Espetáculo do Grupo Grial, Hemisfério sol utiliza elementos circenses e acrobacias.
Foto: Divulgação
Os outros bailarinos são o que ela denomina “brincadores de fora”, que frequentam ou participam de alguma maneira dos grupos de cultura popular, mas agregam também formação em alguma outra técnica de dança.
“Na verdade, selecionar bailarinos que tenham o perfil de que preciso é muito difícil. Porque não é adequado que sejam iniciantes, sem nenhuma experiência; e também não funcionam aqueles bailarinos que têm uma técnica muito cristalizada. E como a formação, em Pernambuco, se dá quase que exclusivamente nos grupos e companhias, os intérpretes ficam com a linguagem do coreógrafo muito presente, e, consequentemente, menos disponíveis para novos repertórios. Porém o que mais me interessa é a consciência corporal do bailarino, para que ele possa apreender, sem muita dificuldade, a linguagem do Grial”, detalha a coreógrafa, que continua atuando também como bailarina no grupo.
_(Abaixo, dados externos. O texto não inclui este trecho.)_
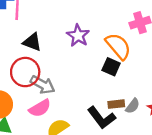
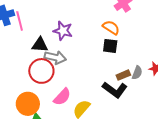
purple star: (78, 36) -> (63, 31), moved
orange semicircle: (118, 46) -> (111, 27), size x0.7
gray arrow: (43, 85) -> (55, 57), moved

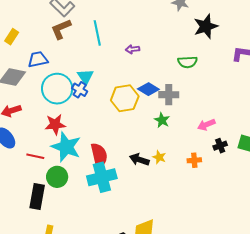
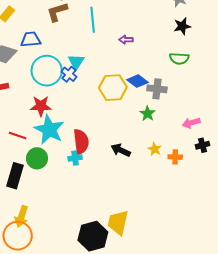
black star: (206, 26) -> (182, 26), moved, size x0.7
yellow star: (159, 157) -> (155, 149), moved
cyan cross: (102, 177) -> (75, 158), moved, size x0.5

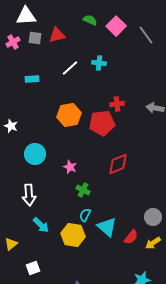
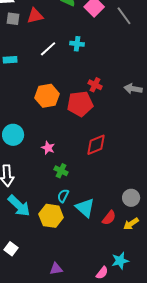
red cross: (117, 104) -> (95, 85), turned 32
cyan arrow: (41, 225) -> (19, 206), size x1.4
white square: (33, 268) -> (11, 249), turned -32

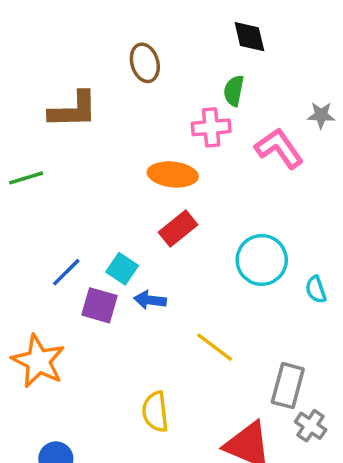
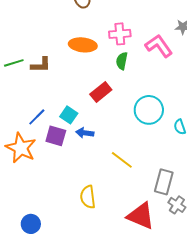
green semicircle: (234, 91) -> (122, 61), moved
brown L-shape: (73, 110) -> (41, 65), moved, size x0.7
orange ellipse: (173, 174) -> (83, 45), moved
orange star: (38, 361) -> (21, 148), moved

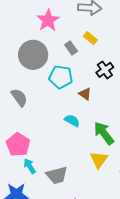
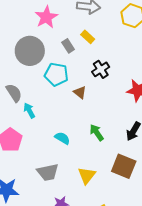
cyan semicircle: (72, 121) -> (62, 138), moved
green arrow: (104, 133) -> (97, 133), size x0.7
yellow triangle: (99, 160) -> (87, 175), moved
cyan arrow: (30, 166) -> (29, 111), moved

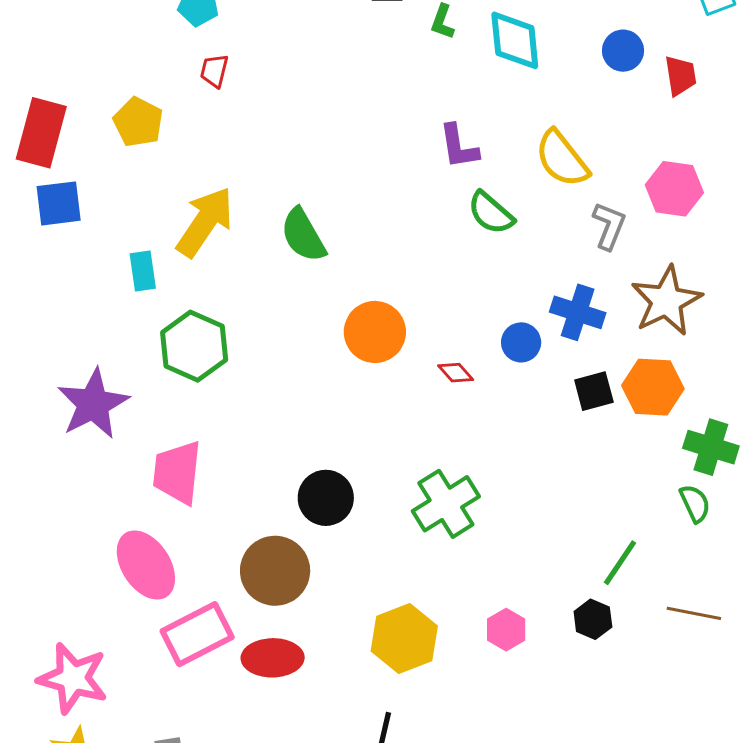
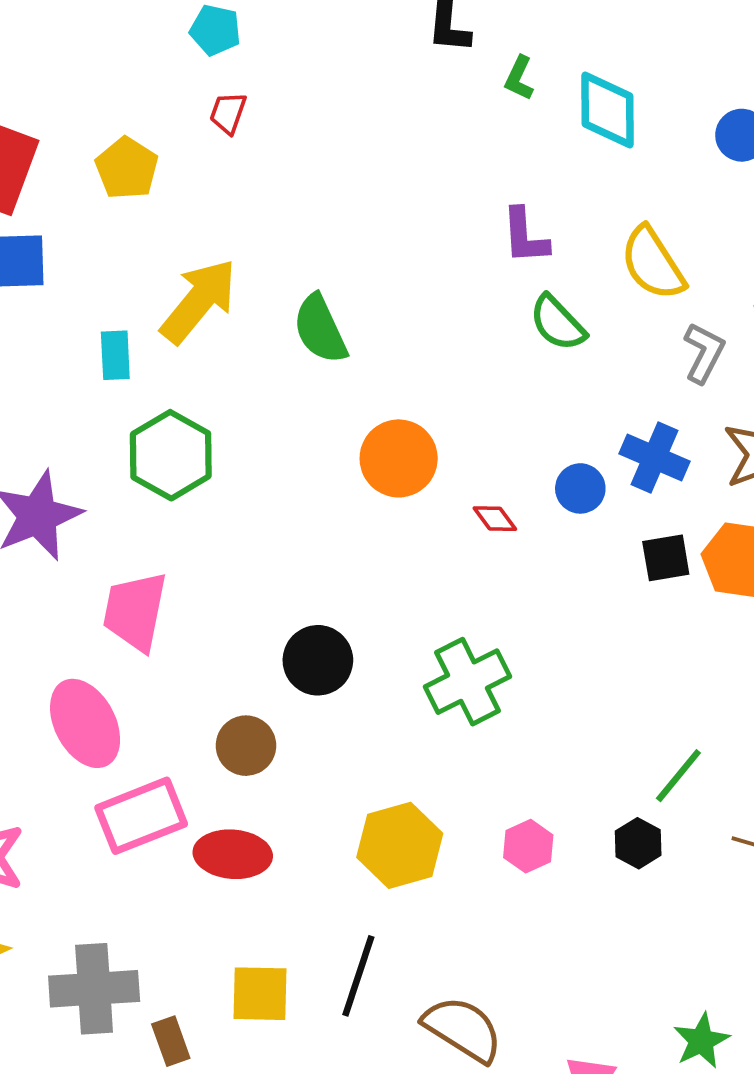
brown circle: (275, 571) -> (246, 746), size x0.7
Popular e erudito: dessa mistura é feito o corpo do Grial, que se intitula um grupo de dança armorial. Foi criado em 1997, a partir de uma proposição do próprio mentor do movimento, Ariano Suassuna. A trajetória profissional de Maria Paula é tão ligada a do escritor, que, além do Grial, ela integra, desde 2007, a equipe de artistas que acompanha Ariano Suassuna na criação e apresentação das suas aulas-espetáculo.
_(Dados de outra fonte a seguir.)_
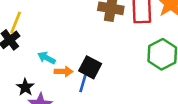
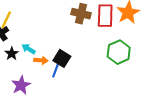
black star: (25, 87) -> (12, 54), moved

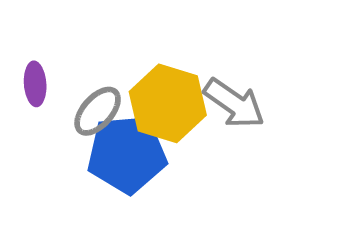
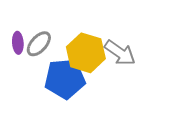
gray ellipse: (98, 111) -> (39, 44), moved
O trabalho do Grial traz muitos elementos da cultura popular. Foto: Divulgação
BASES PARA ASSENTAR
Mas as duas guerreiras dessa história de dança já pensaram em parar, desistir. E quase foram vencidas pelo cansaço que costuma afetar os que decidem encarar a árdua luta contra a falta de estrutura e a ausência de políticas públicas na área cultural. Apesar disso, a energia e a dedicação oferecidas a elas pelos bailarinos que as acompanham foram mais fortes, então seguiram adiante, fazendo dos seus grupos oportunidades para o desenvolvimento da dança de Pernambuco.
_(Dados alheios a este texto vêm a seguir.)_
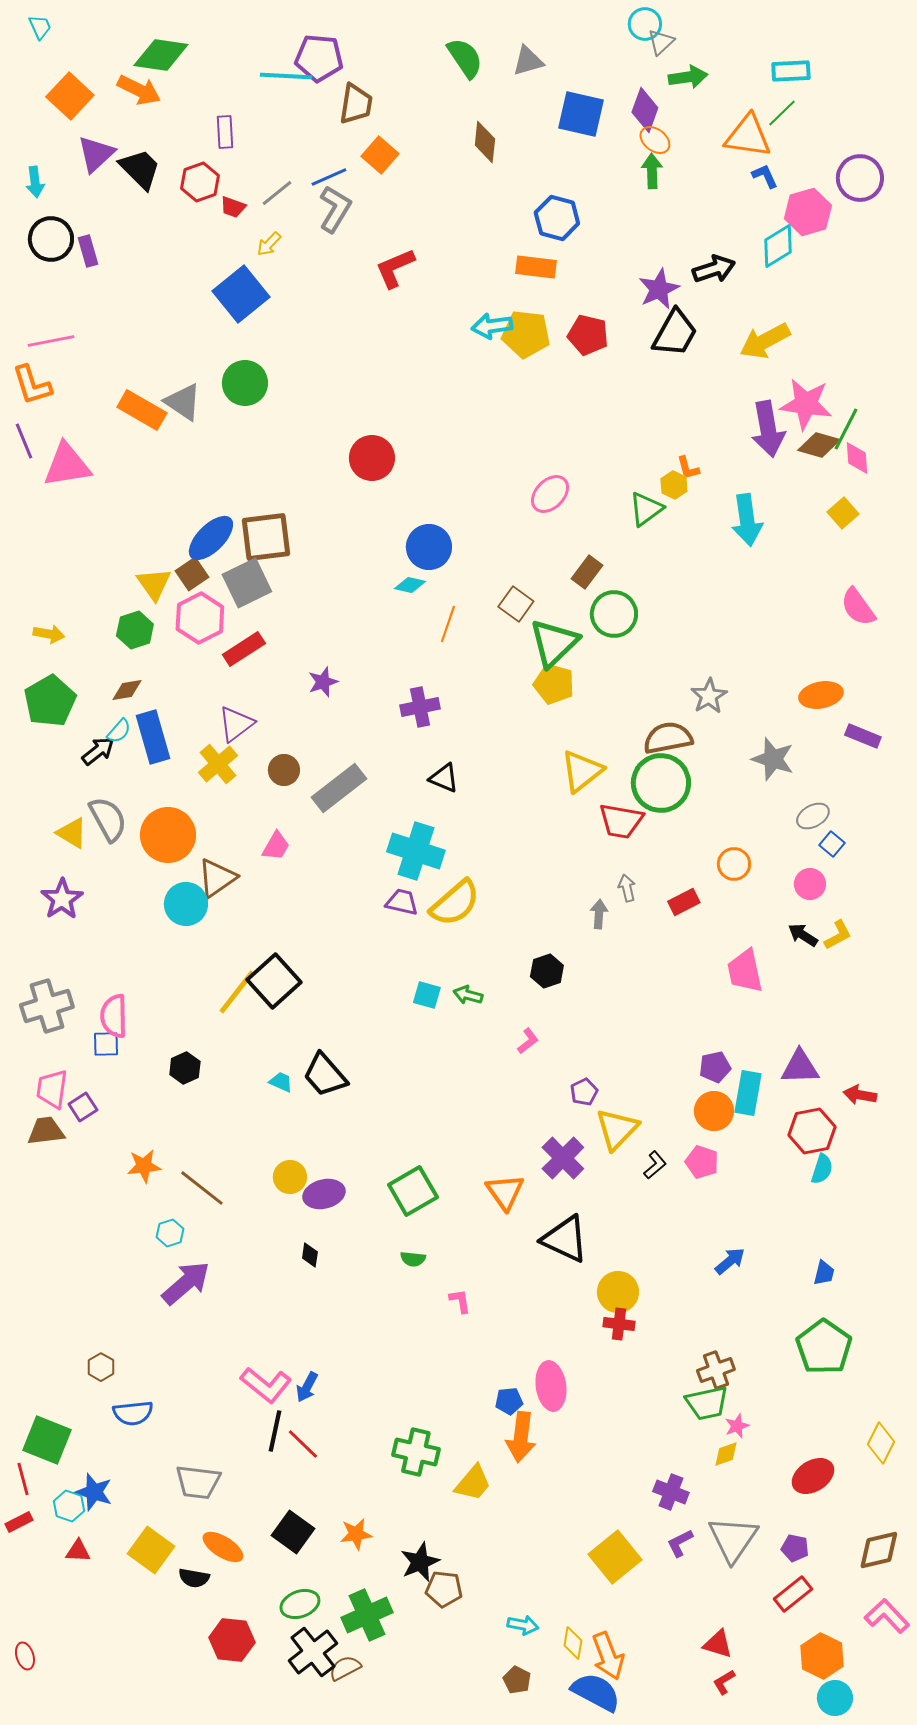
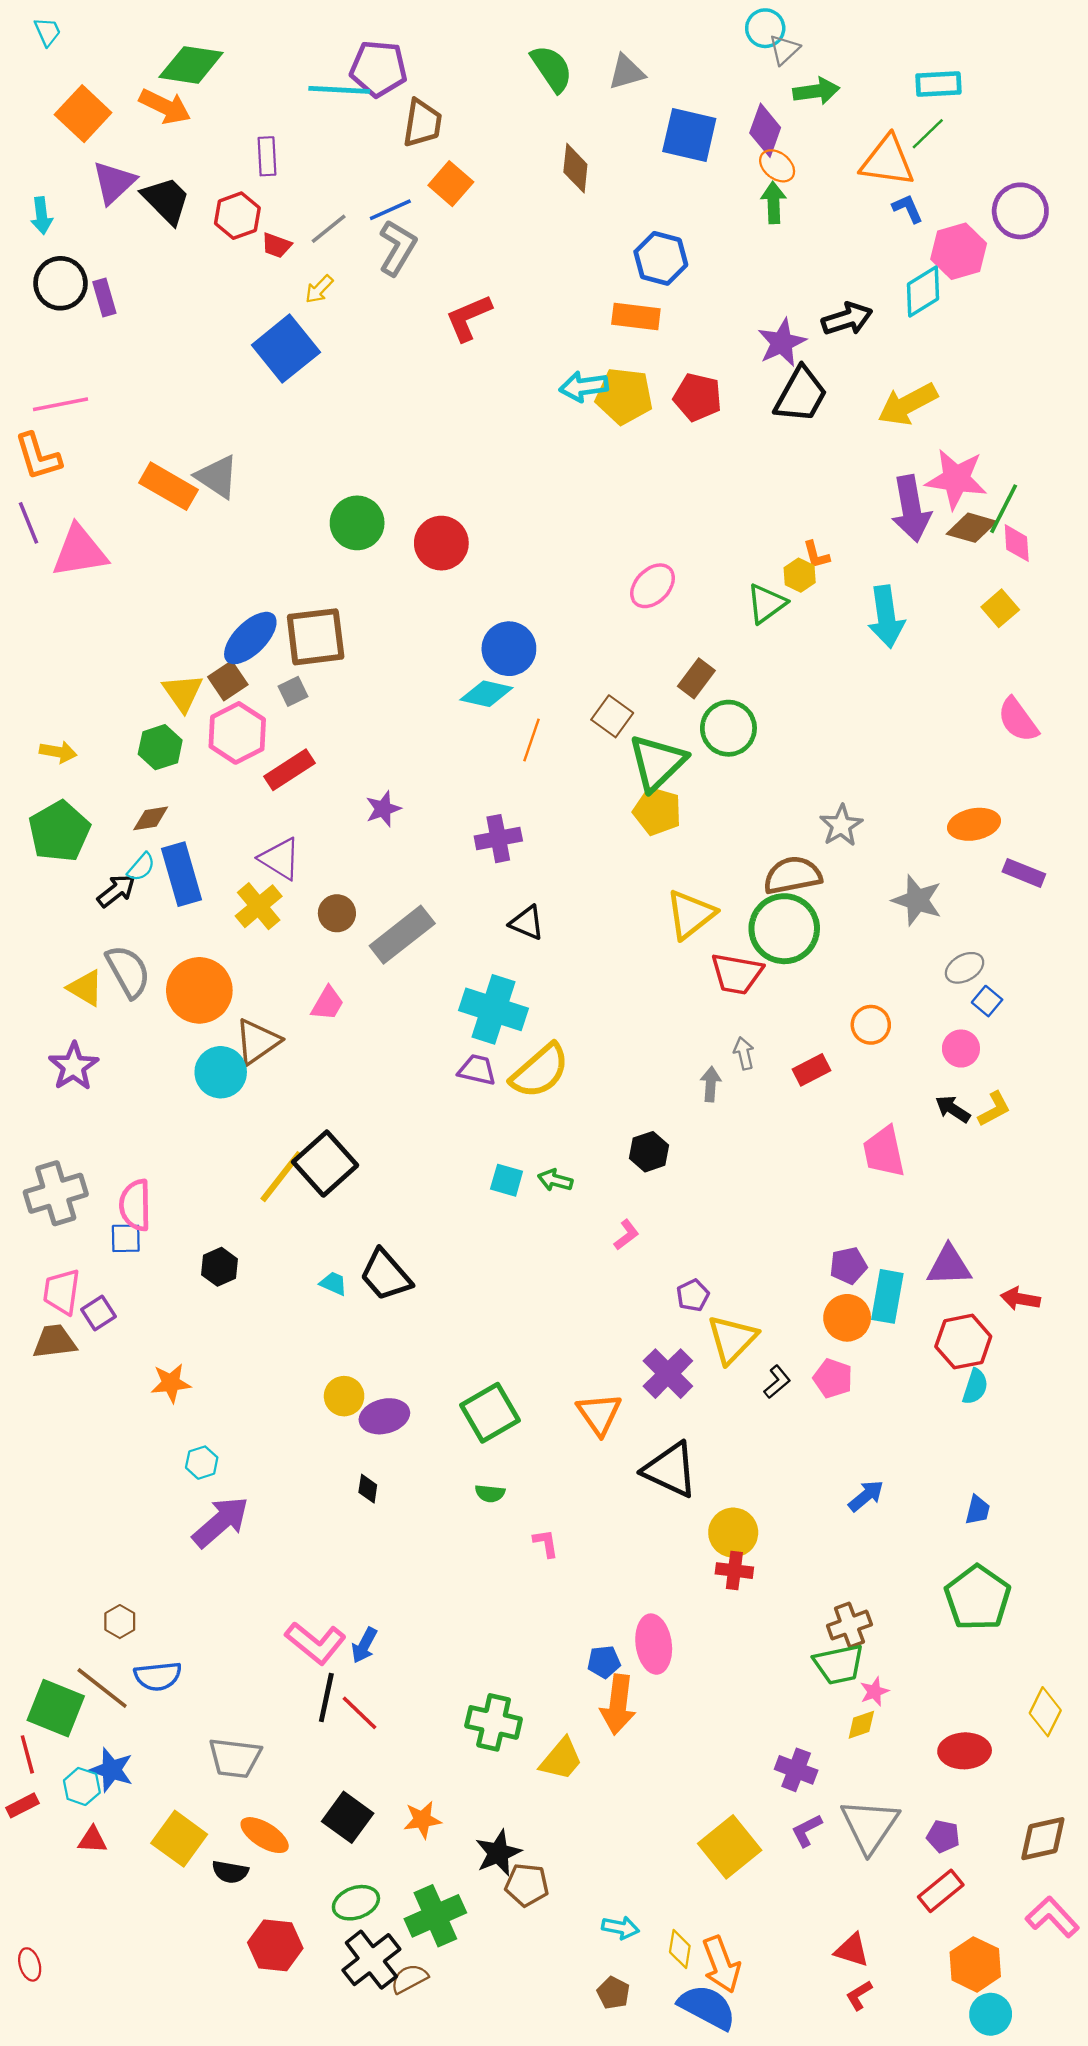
green circle: (245, 383) -> (357, 523), moved
gray square: (247, 583) -> (293, 691), size x0.5
cyan diamond: (410, 585) -> (486, 694), size x1.4
purple triangle: (236, 724) -> (280, 859), turned -51
brown line: (202, 1188) -> (102, 1688), moved
red ellipse: (813, 1476) -> (965, 1751), turned 30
Relatos como o da bailarina Andréa Salcedo, única do elenco fundador da Vias da Dança que continua na companhia, provam que a batalha não foi em vão. “No grupo, aprendi a me reinventar como bailarina. Descobri outras formas de dançar e sinto prazer nisso. Por que, então, tenho que abrir mão de minha escolha? É fundamental que os grupos continuem desempenhando seu papel. Deve haver espaço para vários tipos de dança, pois nem todos são criadores ou querem ser. O Vias não é só responsável pela minha formação como bailarina, mas também como ser humano.”
Ter uma sede é prioridade máxima para o Vias da Dança. Só assim Heloísa Duque afirma ter base para continuar forjando talentos.
“A palavra que define a fase atual do Grial é amadurecimento. Chegamos à linguagem de dança que pretendíamos. Porém precisamos de uma sede, e que as instâncias governamentais reconheçam o valor do que realizamos durante essa trajetória de 15 anos, criando políticas que garantam uma infraestrutura condizente com o trabalho do nosso grupo”, afirma Maria Paula.
A realidade mostra que, tanto para o Vias como para o Grial, o tempo agora é de conquistar um espaço para continuar escrevendo histórias de sucesso na dança pernambucana.
CHRISTIANNE GALDINO, jornalista, mestre em Comunicação Rural.